The iconic water lilies, Japanese Bridge, weeping willows, purple wisteria and green bamboo… they all remain just as they were when Claude Monet captured them with his quick, tempered, impressionist brushstrokes – and just as inspiring. Even for those who’ve never strolled through them, the gardens instantly evoke a familiar feel and are surely a part of any art lover’s bucket list.
Claude Monet, born in Paris in 1840, is sometimes referred to the Father of Impressionism. The very term ‘impressionism’ was even derived from the title of his painting Impressions, soleil levant (Impression, Sunrise). Claude Monet, Édouard Manet, Pierre-Auguste Renoir, Edgar Degas – these were the artists who ushered in a new avant-garde way of expression, changing the face of art forever, although at first they were widely mocked and criticised. Even the moniker ‘impressionism’ was originally meant as an insult by an art critic. Up until then, paintings were more traditional – with a seamless blend of colours and shadows. Monet used short, quick brushstrokes to illustrate movement and the play of light. He painted outdoors when artists at that time only used their studios. He was both a revolutionary and a visionary.

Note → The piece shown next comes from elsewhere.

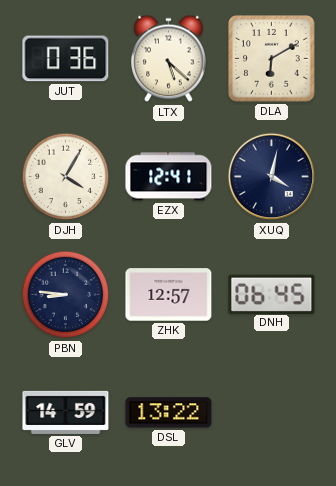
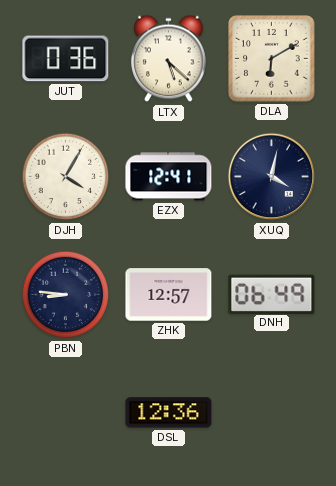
DNH: 06:45 -> 06:49
GLV: 14:59 -> none
DSL: 13:22 -> 12:36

In 1883, Monet first came upon the pastoral town of Giverny, population 301. To an artist born and raised in the hustle and bustle of Paris, it was a quiet utopian paradise where he could move his family and draw inspiration for his paintings for much of the rest of his life. Once moving in, he quickly set about designing the home and garden. Each room in his house has a distinct colour scheme, chosen by the master himself. He also kept hundreds of original Japanese wood block prints, along with a print of “The Great Wave Off Kanagawa” to inspire him.